Department of Chemical and Biological Engineering, School of Engineering, University of Wisconsin, Madison, WI, United States.
Human cells in vivo are exposed to a topographically rich, 3-dimenisional environment which provides extracellular cues initiating a cascade of biochemical signals resulting in changes in cell behavior. One primary focus of our group is the development of biomimetic substrates with anisotropic nanoscale topography to elucidate the mechanisms by which physical surface cues are translated into biochemical signals. To investigate changes in gene expression as a result of nanotopographic cues, Human Umbilical Vein Endothelial Cells (HUVECs) were cultured on chemically identical flat and 400 nm pitch nanogrooved surfaces. After 12 h, RNA was harvested for an Affymetrix HG U133 Plus 2.0 gene array. Of over 47,000 possible gene probes, 3171 had at least a two-fold difference in expression between the control flat and 400 nm pitch. The gene ontology groups with the most significant increase in expression are involved in protein modification and maintenance, similar to cells upregulating chaperone and protein synthesis genes in response to physical stresses.

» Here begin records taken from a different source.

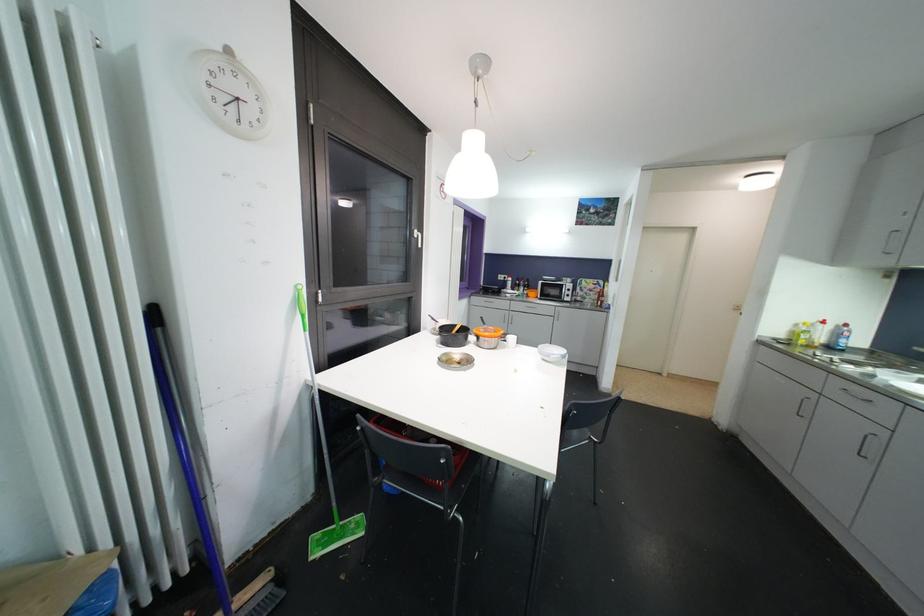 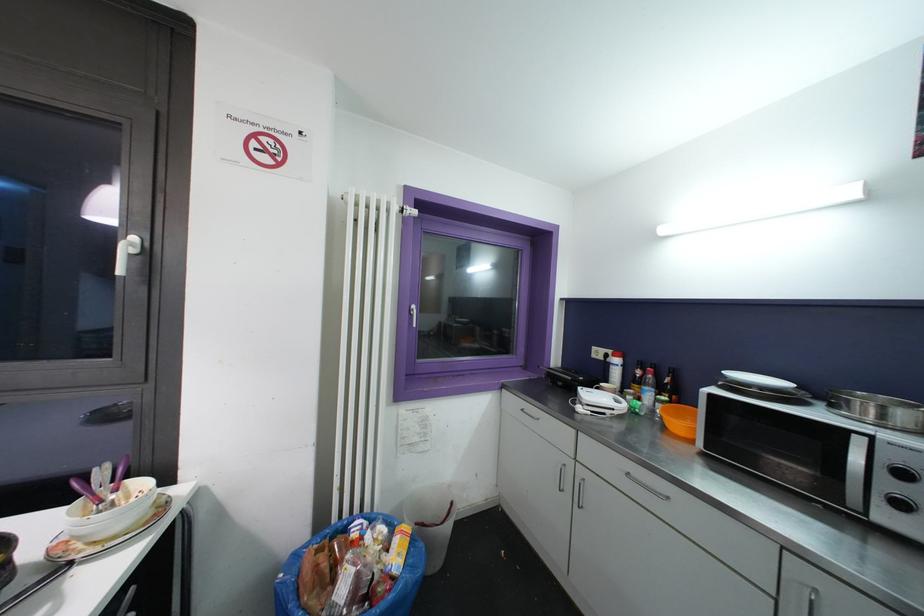 Where in the second image is the point corresponding to the point at 513,286 from the first image?

(618, 376) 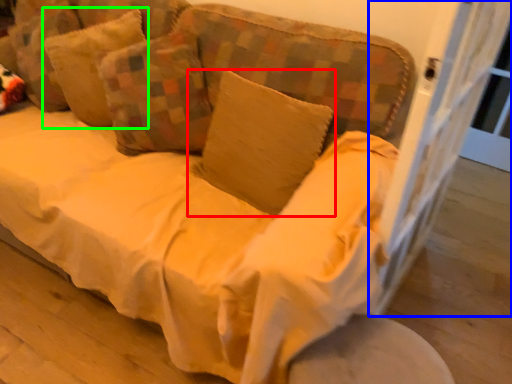 Question: Based on their relative distances, which object is nearer to pillow (highlighted by a red box)? Choose from screen door (highlighted by a blue box) and pillow (highlighted by a green box).

Choices:
 (A) screen door
 (B) pillow

Answer: (A) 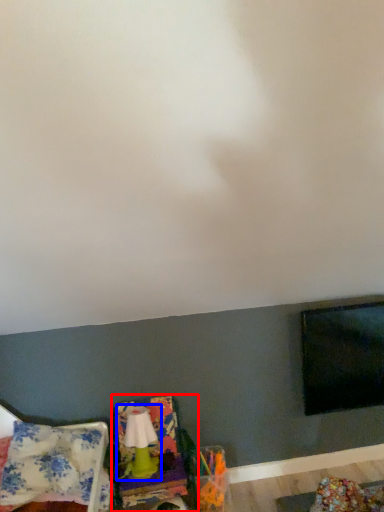 Question: Which object is closer to the camera taking this photo, swivel chair (highlighted by a red box) or lamp (highlighted by a blue box)?

Choices:
 (A) swivel chair
 (B) lamp

Answer: (A) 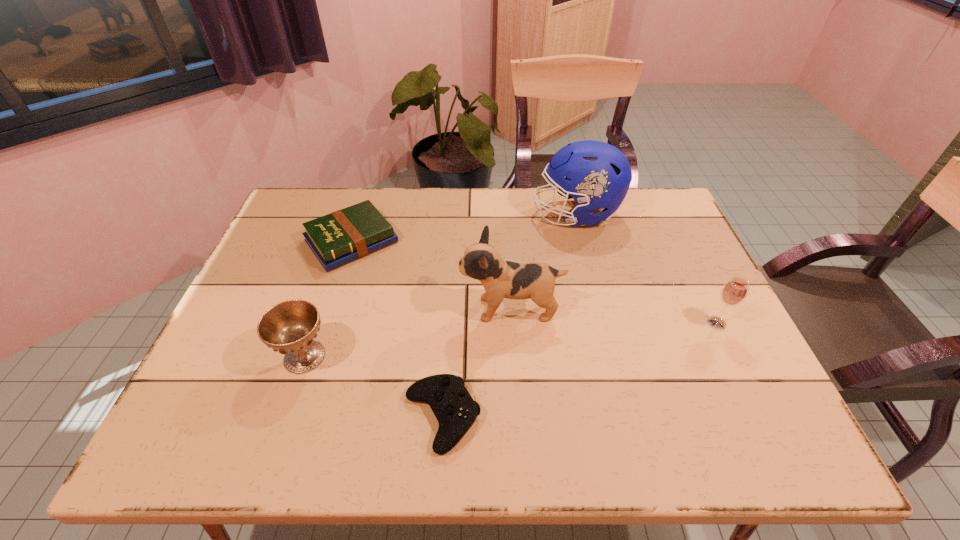 Locate an element on the screen. This screenshot has width=960, height=540. free space that is in between the book and the shortest object is located at coordinates (396, 329).

Where is `object that is the second nearest to the rightmost object`? This screenshot has height=540, width=960. object that is the second nearest to the rightmost object is located at coordinates (501, 279).

Locate which object ranks second in proximity to the chalice. Please provide its 2D coordinates. Your answer should be formatted as a tuple, i.e. [(x, y)], where the tuple contains the x and y coordinates of a point satisfying the conditions above.

[(345, 235)]

Image resolution: width=960 pixels, height=540 pixels. Identify the location of vacant space that satisfies the following two spatial constraints: 1. on the back side of the nearest object; 2. on the left side of the wineglass. (448, 323).

The image size is (960, 540). I want to click on vacant point that satisfies the following two spatial constraints: 1. at the face of the puppy; 2. on the left side of the wineglass, so click(512, 323). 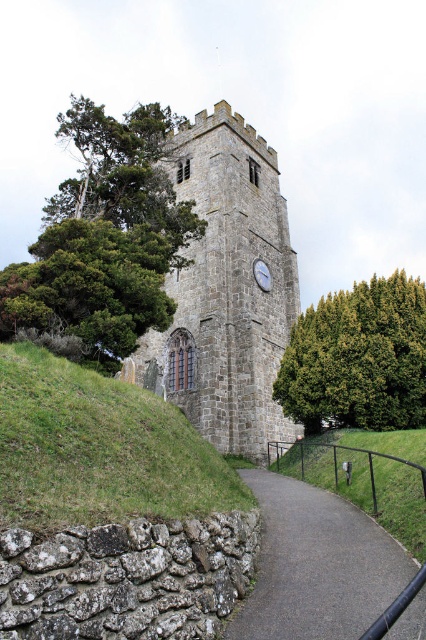 You are standing at the entrance of the historic stone tower and want to reach the paved pathway that curves around the base. According to the image, where exactly is the black asphalt path at lower center located?

The black asphalt path at lower center is located at point (316, 564), so you can find it there.

You are a landscape architect designing a new garden layout. You need to place a statue exactly halfway between the gray stone clock tower at center and the green leafy tree at upper left. Which object will the statue be closer to?

The statue will be closer to the gray stone clock tower at center because it is smaller in size compared to the green leafy tree at upper left, so the halfway point would be nearer to the smaller object.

The most significant decreases in expression were observed with cell cycle proteins, including cyclins and checkpoint proteins. Extracellular matrix proteins, including integrins, collagens, and laminins, are almost uniformly downregulated on the 400 nm pitch surfaces compared to control. The downregulation of one of these genes, integrin beta 1, was confirmed via quantitative PCR. Together, these gene array data, in addition to our studies of cell behavior on nanoscale surfaces, contribute to our understanding of the signaling pathways modulated by topographical surface cues.